食事中の姿勢とお口やからだの関わり
前回のコラム「歯並びは遺伝だけじゃない!歯並びと生活習慣の関係」では、食事中の姿勢が歯並びに関係していることをお伝えしましたが、今回は子どもの歯並びだけでなく、大人も安全においしく食事をして頂く為に、食事中の姿勢がお口やからだにどのような影響を与えているのか、食事中の正しい姿勢をご紹介します。
食事中の姿勢がお口やからだに与える影響
食べるという動きはとても複雑で、口を開けて食べ物を口に運んだら、舌で食べ物を噛みやすいところへ移動させて唾液とよく混ぜ合わせながら咀嚼し、上顎に押し付けるようにして飲み込むというように、歯や舌、頬など様々な器官を使います。これらの動作はお口周りだけでなく、からだがしっかり支えることによって安定して行うことができるのです。
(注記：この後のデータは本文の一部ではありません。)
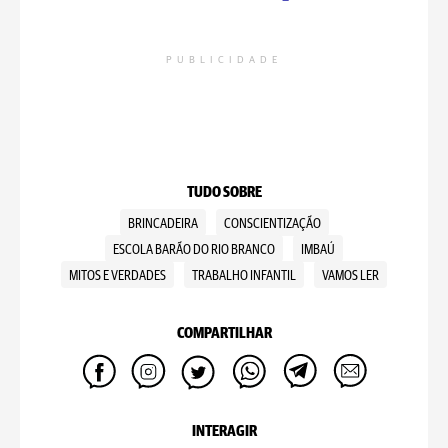
PUBLICIDADE
TUDO SOBRE
BRINCADEIRA
CONSCIENTIZAÇÃO
ESCOLA BARÃO DO RIO BRANCO
IMBAÚ
MITOS E VERDADES
TRABALHO INFANTIL
VAMOS LER
COMPARTILHAR
INTERAGIR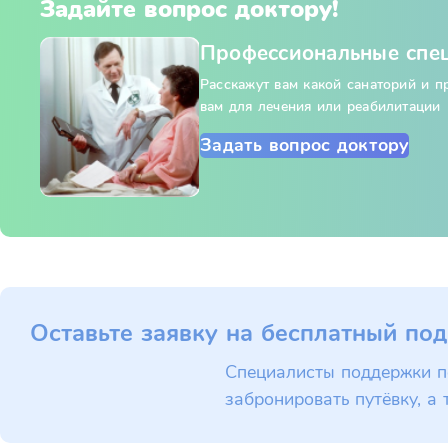
Задайте вопрос доктору!
Профессиональные спе
Расскажут вам какой санаторий и 
вам для лечения или реабилитации
Задать вопрос доктору
Оставьте заявку на бесплатный под
Специалисты поддержки п
забронировать путёвку, а 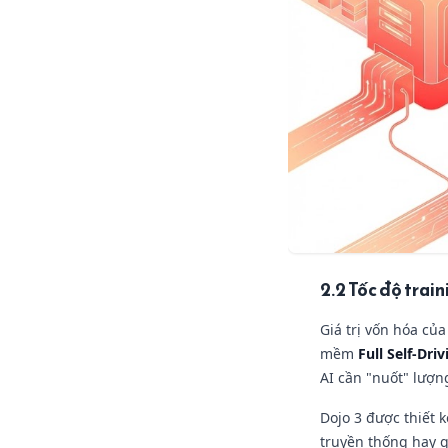
2.2 Tốc độ trai
Giá trị vốn hóa củ
mềm
Full Self-Dri
AI cần "nuốt" lượn
Dojo 3 được thiết 
truyền thống hay g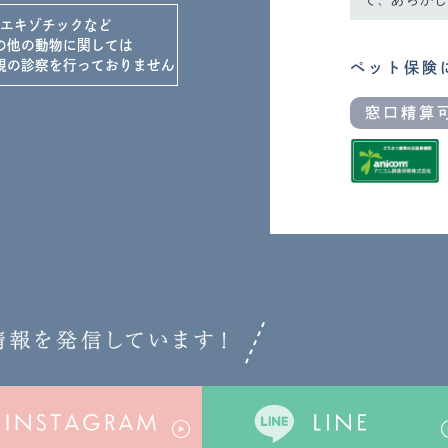
エキゾチックなど
の他の動物に関しては
規の診察を
行っておりません
ペット保険
窓口精算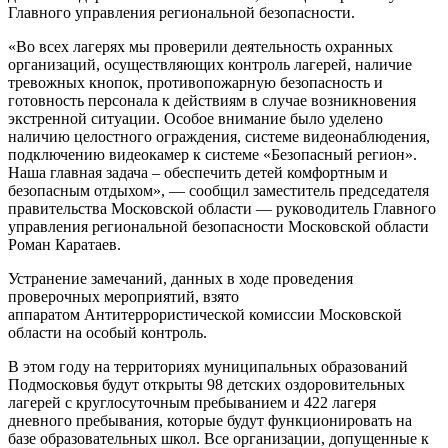
Главного управления региональной безопасности.
«Во всех лагерях мы проверили деятельность охранных
организаций, осуществляющих контроль лагерей, наличие
тревожных кнопок, противопожарную безопасность и
готовность персонала к действиям в случае возникновения
экстренной ситуации. Особое внимание было уделено
наличию целостного ограждения, системе видеонаблюдения,
подключению видеокамер к системе «Безопасный регион».
Наша главная задача – обеспечить детей комфортным и
безопасным отдыхом», — сообщил заместитель председателя
правительства Московской области — руководитель Главного
управления региональной безопасности Московской области
Роман Каратаев.
Устранение замечаний, данных в ходе проведения
проверочных мероприятий, взято
аппаратом Антитеррористической комиссии Московской
области на особый контроль.
В этом году на территориях муниципальных образований
Подмосковья будут открыты 98 детских оздоровительных
лагерей с круглосуточным пребыванием и 422 лагеря
дневного пребывания, которые будут функционировать на
базе образовательных школ. Все организации, допущенные к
そのため、姿勢が悪いとお口の動きが制限されてしまい、しっかり噛めないことで口周りの筋力の低下や消化器官への負担、口臭、唾液が少なく味を感じづらい、飲み込みづらくむせやすい、喉に詰まりやすくなり誤嚥性肺炎や窒息の原因になるなど様々なトラブルに繋がることがあります。
また、子どもの場合は、お口を上手に使えないことで、歯並びやお口周りの成長だけでなく、消化吸収が悪くなることで全身の成長にも関わってきます。
食事中の姿勢チェック
☑机といすの高さは合っていますか?
椅子に座ったときに、両足の裏がきちんと床について踏ん張れる、肘はテーブルに腕をのせて90度、ひざと腰も90度を目安に。小柄の方や子どもの場合は足元に台を置くなど工夫しましょう。
☑前かがみになったり、背もたれにからだをゆだねていませんか?
前かがみになり過ぎると内臓が圧迫されたり、重たい頭を支えるために首や背中に負担がかかってしまいます。背もたれに体をゆだね、顎が上がっていると、飲む込む時に食べ物が気管に入りやすくなり、誤嚥や窒息の原因になります。
体とテーブルの間は握り拳 1 つ程度開けて、背筋を伸ばし椅子に深く腰掛けましょう。
☑食器は無理せず手の届く位置にありますか?
食器が遠いと姿勢が悪くなることに繋がります。無理なく届く範囲で、お茶碗などはきちんと手で持って食べましょう。
これらを心がけて食事をしてみてください。いつもと比べてよく噛める、飲み込みやすいと感じる方もいらっしゃると思います。加えて、噛む回数なども意識してみると良いでしょう。
美味しく食事をするためにはお口の健康も大切です。日頃のケアや歯科定期検診も忘れずに受診してくださいね。